I could go on, but you get the picture: The three branches of the federal government are colluding with weak, unscrupulous and/or uninformed citizens to gut the Fourth Amendment by ignoring the plain meaning of the text:
The right of the people to be secure in their persons, houses, papers, and effects, against unreasonable searches and seizures, shall not be violated, and no Warrants shall issue, but upon probable cause, supported by Oath or affirmation, and particularly describing the place to be searched, and the persons or things to be seized.
In short, if you want a search, get a warrant, and if you want a warrant, you provide probable cause to believe a crime has been committed, and you swear to that probable cause on penalty of perjury, and you explain exactly what it is you’re looking for — no fishing expeditions allowed. Memo to our courts: Where are the strict constructionists when we need them?
This is a basic and easy-to-understand rule. In fact, it has been under assault for most of the country’s history by law-enforcement officers who cheerfully perjured themselves, swearing to things "upon information and belief" when lacking the former and lacking any basis for the latter, and never suffered legal consequences. More recently, however, it has been under assault by politicians who knew what they wanted to do and also knew that what they wanted to do was unconstitutional by the plain meaning of the Fourth Amendment, so they set up NSLs and the like as a kind of legal window dressing or fig leaf.
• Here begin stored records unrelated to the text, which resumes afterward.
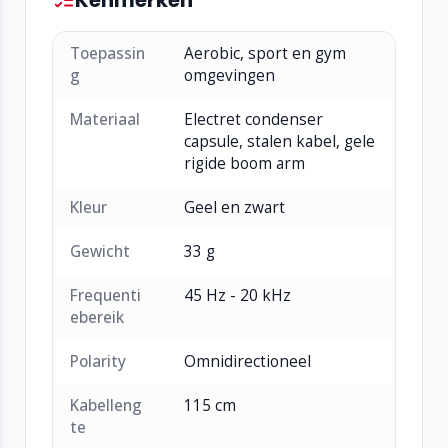
verkocht sinds 1999.
Toepassin
Aerobic, sport en gym
g
omgevingen
Materiaal
Electret condenser
capsule, stalen kabel, gele
rigide boom arm
Kleur
Geel en zwart
Gewicht
33 g
Frequenti
45 Hz - 20 kHz
ebereik
Polarity
Omnidirectioneel
Kabelleng
115 cm
te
And illiterate and/or dishonest judges have let them do it.
This must stop, and I can think of no better tribute to the Americans of all races, faiths and political orientations who died in the terror attacks of 9/11 than to start rolling back the destruction of our rights, particularly our Fourth Amendment rights, that began in their name the minute they could no longer speak for themselves.
You don’t have to burn a copy of the USA Patriot Act, although frankly, I like the symbolism. Holding your elected officials accountable would be a start. And I don’t just mean voting out the ones who have done the wrong thing. I mean impeaching them for violating their oaths of office to uphold the Constitution.